The Koussevitsky Elegy is the most sincere and indomitably built of all the works included here. He owed much to Koussevitsky including the commission for both the second symphony and the piano concerto. Koussevitsky also recorded the Third Symphony on 78s and this has been reissued on Dutton in their Essential Archive series CDEA5021.

The Lament for Beowulf dates from Hanson’s days in Rome and his studies with Respighi. It is amongst his most potently brooding works. It carries all his irresistible fingerprints: long-spun themes, gruff brass punctuation, Holstian insistence from the drums, taciturn majesty and string ostinati with brass punch-syncopated above. At 13:19 there is a delirious counterpoint rising to majesty and at 1630 a Neptune-like evocation of eternity fades into mystery.

 

This set merits success and I hope that it will draw enough attention to attract recordings of Hanson’s complete opera Merry Mount; we have Naxos’s 1934 historical set but the work deserves much better sound. In addition how about premiere recordings of the Symphonic poem North and West with obbligato chorus (1923); Heroic Elegy for wordless chorus and orchestra (1927); Songs from Drum Taps, op.32, bar, chorus, orchestra, (1935) (this was recorded on Eastman Rochester Archives LP ERA1007), Streams in the Desert, chorus, orchestra, 1969 and New Land, New Covenant, oratorio, 1976 Also in the queue are the Symphonic poem Before the Dawn (1920); Exaltation, op.20, symphonic poem for orchestra with piano obbligato, 1920 and Lux aeterna, op.24, symphonic poem for orchestra with viola obbligato, 1923.

The documentation by Robert Layton is very welcome and offers a fresh perspective. Where it scouts on detail is in the factual background to the works. On the downside the words for the Lament of Beowulf and the Song of Democracy are not printed.
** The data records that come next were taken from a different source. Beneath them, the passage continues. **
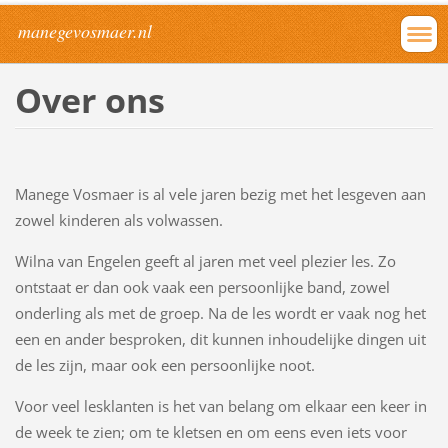
manegevosmaer.nl
Over ons
Manege Vosmaer is al vele jaren bezig met het lesgeven aan
zowel kinderen als volwassen.
Wilna van Engelen geeft al jaren met veel plezier les. Zo
ontstaat er dan ook vaak een persoonlijke band, zowel
onderling als met de groep. Na de les wordt er vaak nog het
een en ander besproken, dit kunnen inhoudelijke dingen uit
de les zijn, maar ook een persoonlijke noot.
Voor veel lesklanten is het van belang om elkaar een keer in
de week te zien; om te kletsen en om eens even iets voor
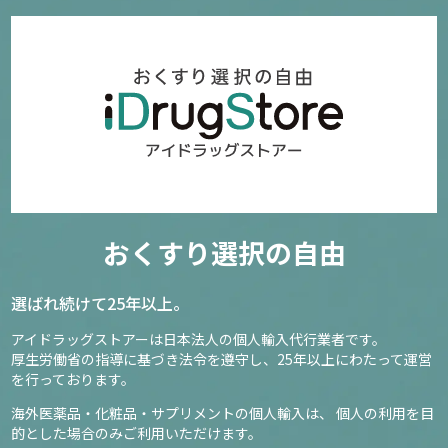
おくすり選択の自由
選ばれ続けて25年以上。
アイドラッグストアーは日本法人の個人輸入代行業者です。
厚生労働省の指導に基づき法令を遵守し、
25年以上にわたって運営
を行っております。
海外医薬品・化粧品・サプリメントの個人輸入は、
個人の利用を目
的とした場合のみご利用いただけます。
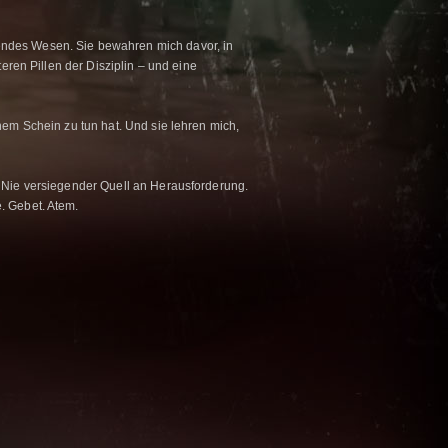
endes Wesen. Sie bewahren mich davor, in
teren Pillen der Disziplin – und eine
nem Schein zu tun hat. Und sie lehren mich,
. Nie versiegender Quell an Herausforderung.
. Gebet. Atem.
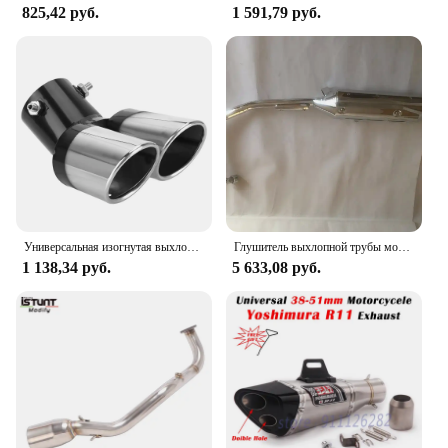
825,42 руб.
1 591,79 руб.
Универсальная изогнутая выхлопная труба автомобиля с двойным выходом, глушитель, хвостовая труба, украшение автомобиля, хромированная хвостовая труба, автомобильный Стайлинг из нержавеющей стали
Глушитель выхлопной трубы мотоцикла YBR125
1 138,34 руб.
5 633,08 руб.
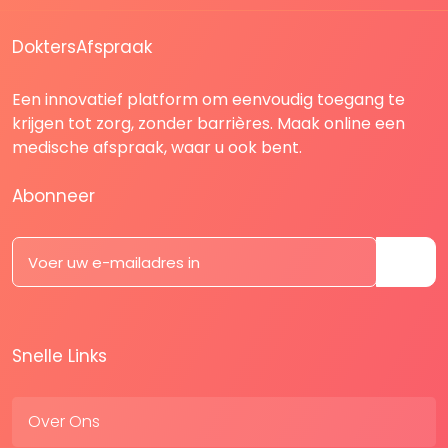
DoktersAfspraak
Een innovatief platform om eenvoudig toegang te
krijgen tot zorg, zonder barrières. Maak online een
medische afspraak, waar u ook bent.
Abonneer
Snelle Links
Over Ons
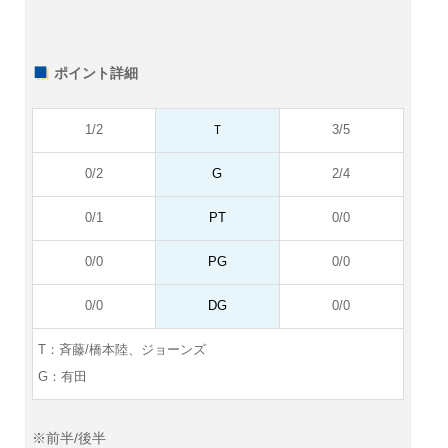
ポイント詳細
1/2
Ｔ
3/5
0/2
G
2/4
0/1
PT
0/0
0/0
PG
0/0
0/0
DG
0/0
T：斉藤
/橋本陸、ジョーンズ
G：有田
※前半/後半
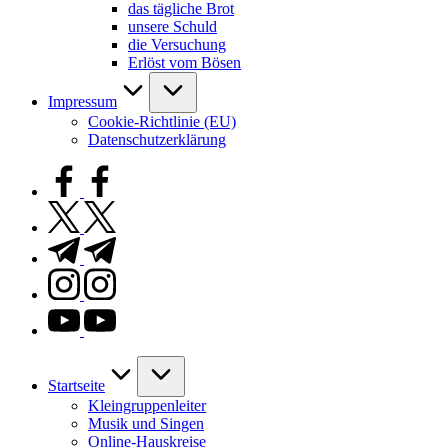
das tägliche Brot
unsere Schuld
die Versuchung
Erlöst vom Bösen
Impressum
Cookie-Richtlinie (EU)
Datenschutzerklärung
facebook.com
twitter.com
t.me
instagram.com
youtube.com
Startseite
Kleingruppenleiter
Musik und Singen
Online-Hauskreise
Atmospheric studio and actualité photos of Hanson and discographical detail will warm the hearts of the most extreme of anoraks.

Hearing this splendid collection makes me regret even more that Hanson’s recordings of the Fourth and Fifth symphonies were not included. He recorded No. 4 for Mercury and this was issued on Mercury LP SRI 75107. The very brief Fifth Symphony was issued on Eastman-Rochester Archive series LP ERA 1014. Hanson must have conducted the masterful Sixth at least once but so far as I am aware there is no recording apart Schwarz’s on Delos and Landau’s on Vox.

The sound throughout this Mercury set is vibrant, wide-ranging, always gripping, never casual - not even in quietude.

For explorers this gives the great works - the first two symphonies, Beowulf and the Merry Mount Suite - in definitive performances directed by the composer. This is a splendid and vibrantly played and recorded collection for Hansonians everywhere.